▶ **THE PROBLEM**
Nothing but the lines below from the first through the one with "у дечому їхні" should appear, printed exactly; please leave pictures out.

▶ **DATA EXTRACTS**
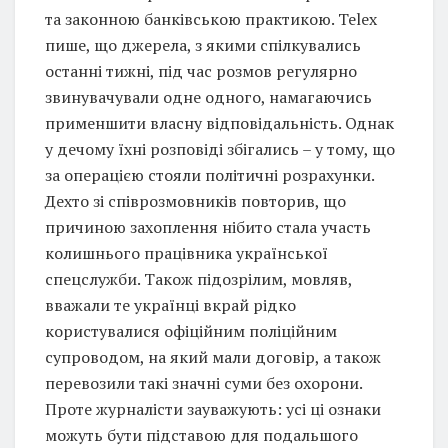
та законною банківською практикою. Telex
пише, що джерела, з якими спілкувались
останні тижні, під час розмов регулярно
звинувачували одне одного, намагаючись
применшити власну відповідальність. Однак
у дечому їхні розповіді збігались – у тому, що
за операцією стояли політичні розрахунки.
Дехто зі співрозмовників повторив, що
причиною захоплення нібито стала участь
колишнього працівника української
спецслужби. Також підозрілим, мовляв,
вважали те українці вкрай рідко
користувалися офіційним поліційним
супроводом, на який мали договір, а також
перевозили такі значні суми без охорони.
Проте журналісти зауважують: усі ці ознаки
можуть бути підставою для подальшого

▶ **ANSWER TO THIS EXERCISE**
та законною банківською практикою. Telex
пише, що джерела, з якими спілкувались
останні тижні, під час розмов регулярно
звинувачували одне одного, намагаючись
применшити власну відповідальність. Однак
у дечому їхні розповіді збігались – у тому, що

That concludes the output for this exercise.